The show of unity comes as the city scrambles to stave off a state-appointed emergency manager. Governor Snyder has threatened to send in a financial review team that would initiate that process if the city doesn’t get its act together.
Detroit’s leaders have known for weeks that the city is poised to run out of cash sometime early next year. But they haven’t been able to get behind a single plan that would keep the state from stepping in.
But as Lansing steps up the pressure, Bing, City Council members and union leaders say they’re ready to do what needs to be done.
Bing says it would be helpful if the state offered feedback on some of the city’s proposals, and was more clear about its expectations.
“I would appreciate if the state would come back and say what they don’t like about our plan, or what they do like, or can they enhance it,” Bing says. “I think they’ve got to be a party to this.”
Bing also repeated calls for the state to pay Detroit $220 million it owes from a 1998 revenue sharing agreement. Governor Snyder and Republicans in the state legislature have been cool to the idea.
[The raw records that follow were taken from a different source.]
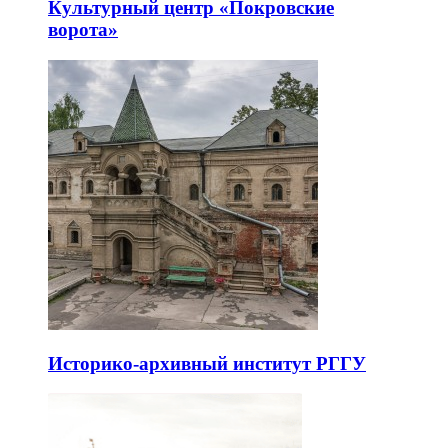
Культурный центр «Покровские
ворота»
Историко-архивный институт РГГУ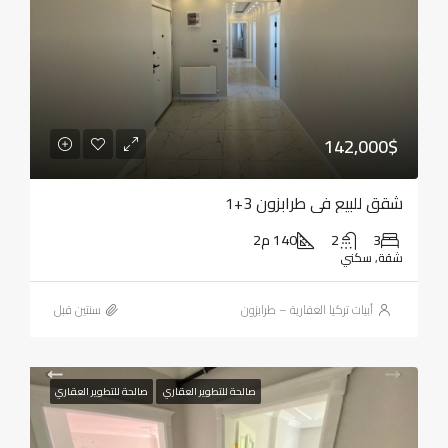
142,000$
شقق للبيع في طرابزون 3+1
3
2
140 م2
شقة, سكني
أبيات تركيا العقارية – طرابزون
‏سنتين قبل
صالحة للتطوير العقاري
صالحة للتطوير العقاري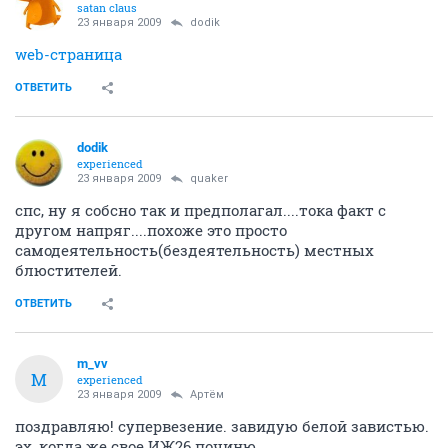
satan claus
23 января 2009
dodik
web-страница
ОТВЕТИТЬ
dodik
experienced
23 января 2009
quaker
спс, ну я собсно так и предполагал....тока факт с
другом напряг....похоже это просто
самодеятельность(бездеятельность) местных
блюстителей.
ОТВЕТИТЬ
m_vv
M
experienced
23 января 2009
Артём
поздравляю! супервезение. завидую белой завистью.
эх, когда же свое ИЖ26 починю....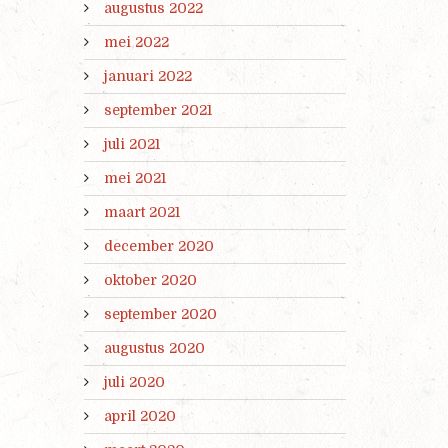
augustus 2022
mei 2022
januari 2022
september 2021
juli 2021
mei 2021
maart 2021
december 2020
oktober 2020
september 2020
augustus 2020
juli 2020
april 2020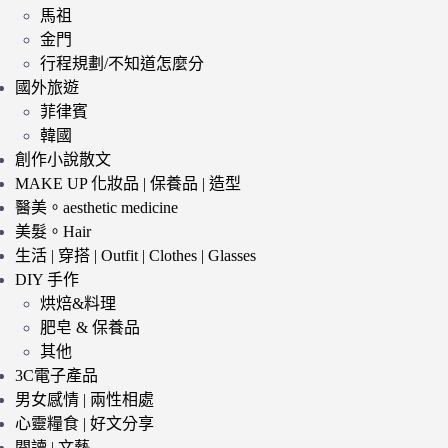
馬祖
金門
行程規劃/不知道怎麼分
國外旅遊
菲律賓
韓國
創作小說散文
MAKE UP 化妝品 | 保養品 | 造型
醫美。aesthetic medicine
美髮。Hair
生活 | 穿搭 | Outfit | Clothes | Glasses
DIY 手作
烘焙&料理
肥皂 & 保養品
其他
3C電子產品
男女感情 | 兩性相處
心靈糧食 | 好文分享
閱讀 | 文藝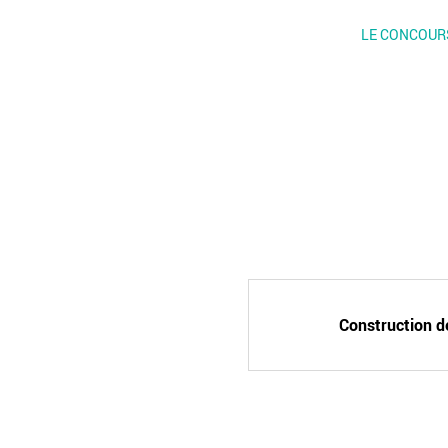
LE CONCOUR
Construction d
Bing also wants the state to help Detroit collect city income taxes. “Refusal to consider those proposals while initiating this process sends a disturbing signal to our community,” Bing says.
The city’s unions have so far been unwilling to make concessions Bing insists are necessary. But union leaders now say they’re willing to work with the Mayor—if he’s willing to accept some of their other money-saving proposals. The unions have issued a series of recommendations, including re-negotiating terms with city contractors, and switching the city’s health care provider.
Al Garrett is the President of AFSCME Local 25. He says his members don’t want to make concessions, but “once they’re informed and given the information,” they’ll reconsider.
“I think that the way the Governor and the Republican legislature set this thing up, we’d be fools not to try and fix this thing ourselves,” Garrett adds.
Sara Wurfel, a spokeswoman for Governor Snyder, says reports that the Governor will start a review of the city’s finances this week are “inaccurate.” But she says the Governor expects the city to present a “shared vision” to address the city’s “structural issues” very soon.
Wurfel also notes that Snyder looks at a review as a preliminary way to help Detroit get a better grasp on its fiscal situation--without necessarily going all the way to appointing an emergency manager.